Ou Isto Ou Aquilo…

As luzes se acendem no palco. Se apagam na platéia. Eu respiro fundo. Há um cheiro em teatro. Um buzz. Uma coisa qualquer. Eu olho em volta. Espaço lotado. Tanta, tanta gente. Eles também sentem o cheiro? O buzz?… Não. Bastante óbvio que não. Eu também não devia mais sentir. Já não estou lá. Estou aqui. Lá, as crianças… Sorrisos embaraçados, passos trocados, câmeras, flashes. Eu aqui, imóvel. Vinte e um, vinte e dois anos. Que cansaço enorme. Exaustão, mesmo. O cheiro, o buzz, os flashes. Eu, menina, fecho os olhos. Ou isto ou aquilo. Ou isto ou aquilo.

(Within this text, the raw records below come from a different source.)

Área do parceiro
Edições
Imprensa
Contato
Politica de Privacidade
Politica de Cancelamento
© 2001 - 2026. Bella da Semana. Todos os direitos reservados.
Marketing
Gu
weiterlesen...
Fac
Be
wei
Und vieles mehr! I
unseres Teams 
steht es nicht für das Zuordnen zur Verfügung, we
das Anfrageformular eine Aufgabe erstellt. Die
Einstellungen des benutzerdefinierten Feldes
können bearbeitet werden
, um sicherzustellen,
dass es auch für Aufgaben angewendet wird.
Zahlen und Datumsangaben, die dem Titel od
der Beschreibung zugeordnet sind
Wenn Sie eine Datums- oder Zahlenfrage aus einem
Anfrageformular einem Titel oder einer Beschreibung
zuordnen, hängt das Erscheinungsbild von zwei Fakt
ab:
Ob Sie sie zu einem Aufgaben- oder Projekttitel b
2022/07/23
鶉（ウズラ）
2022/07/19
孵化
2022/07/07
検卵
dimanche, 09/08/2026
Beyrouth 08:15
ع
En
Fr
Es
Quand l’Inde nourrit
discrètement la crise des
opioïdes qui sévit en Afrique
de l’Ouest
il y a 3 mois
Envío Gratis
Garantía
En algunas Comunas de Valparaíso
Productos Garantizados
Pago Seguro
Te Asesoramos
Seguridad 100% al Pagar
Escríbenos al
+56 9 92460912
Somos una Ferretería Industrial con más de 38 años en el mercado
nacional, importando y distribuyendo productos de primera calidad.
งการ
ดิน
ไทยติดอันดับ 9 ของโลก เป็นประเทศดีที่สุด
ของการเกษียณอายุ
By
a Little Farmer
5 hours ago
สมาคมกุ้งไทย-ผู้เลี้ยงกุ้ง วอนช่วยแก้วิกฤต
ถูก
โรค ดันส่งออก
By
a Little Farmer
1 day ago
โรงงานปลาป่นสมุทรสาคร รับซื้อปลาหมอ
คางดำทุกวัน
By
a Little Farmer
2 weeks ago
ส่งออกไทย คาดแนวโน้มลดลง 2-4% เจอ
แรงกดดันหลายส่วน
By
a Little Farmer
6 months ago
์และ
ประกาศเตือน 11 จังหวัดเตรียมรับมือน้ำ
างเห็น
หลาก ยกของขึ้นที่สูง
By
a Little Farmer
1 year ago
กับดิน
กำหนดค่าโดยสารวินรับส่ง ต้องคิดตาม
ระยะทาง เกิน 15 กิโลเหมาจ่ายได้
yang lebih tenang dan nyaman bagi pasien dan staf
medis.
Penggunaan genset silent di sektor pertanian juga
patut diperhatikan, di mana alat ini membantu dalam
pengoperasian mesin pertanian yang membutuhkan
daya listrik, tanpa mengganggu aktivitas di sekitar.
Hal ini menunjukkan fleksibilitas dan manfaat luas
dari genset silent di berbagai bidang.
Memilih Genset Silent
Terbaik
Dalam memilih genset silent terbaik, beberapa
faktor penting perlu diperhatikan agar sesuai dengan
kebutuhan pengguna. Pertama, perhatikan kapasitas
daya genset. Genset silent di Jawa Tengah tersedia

O espetáculo é todo em homenagem a Cecília Meireles, minha prima, a mãe de uma das crianças explica, muito orgulhosa. Ah… eu digo… que lindo. Lindo. Falar sobre coisas feito poesia. Ah, falar sobre essas coisas… Mas não é possível ali – em meio a quem não sente o cheiro de um teatro. O cheiro, o buzz. Não há palavras. Os flashes as engolem, todas. As crianças lá, mas não. Os pais aqui, mas também não. Eu?… Onde eu estaria? Que cansaço. Eu respiro fundo. O cheiro… O buzz… O cheiro. Eu não deveria mais sentir isso. Já não estou lá. Ou isto ou aquilo.

“Quem fica nos ares não fica no chão…”

“Ou guardo o dinheiro ou compro o doce…”

“Ou se tem sol e não se tem chuva…”

Cecília. Grande, enorme, esplendorosa Cecília… Cecília Meireles e seu poema sobre escolhas. Ah, as escolhas… Essas coisas inevitáveis da vida. Saber escolher, sim, uma inescapável parte do crescimento humano. Esta blusa ou aquela? O vermelho ou o azul? O bolo ou o sorvete? Inglês ou francês. Aceitar que é preciso escolher. Saber escolher. Sim… Mas… E o saber NÃO escolher?

Como manejar uma vida entre a platéia e a ribalta? Na penumbra da zona cinzenta onde algumas pessoas existem – não que queiram. Eu, se pudesse, certamente escolheria ter sido um ser de black or white, aqui ou lá, isto ou aquilo… Mas quando, quando há de alguma coisa neste mundo obedecer às minhas vontades? Quando, eu pergunto. Eu, eu mesma, na minha totalidade fragmentada de mil verdades em uma mentira só. Eu, que fui fechando os olhos, sentada naquela platéia, embalada pela musicalidade das palavras de Cecília… Ou isto ou aquilo.  Ou isto ou aquilo. 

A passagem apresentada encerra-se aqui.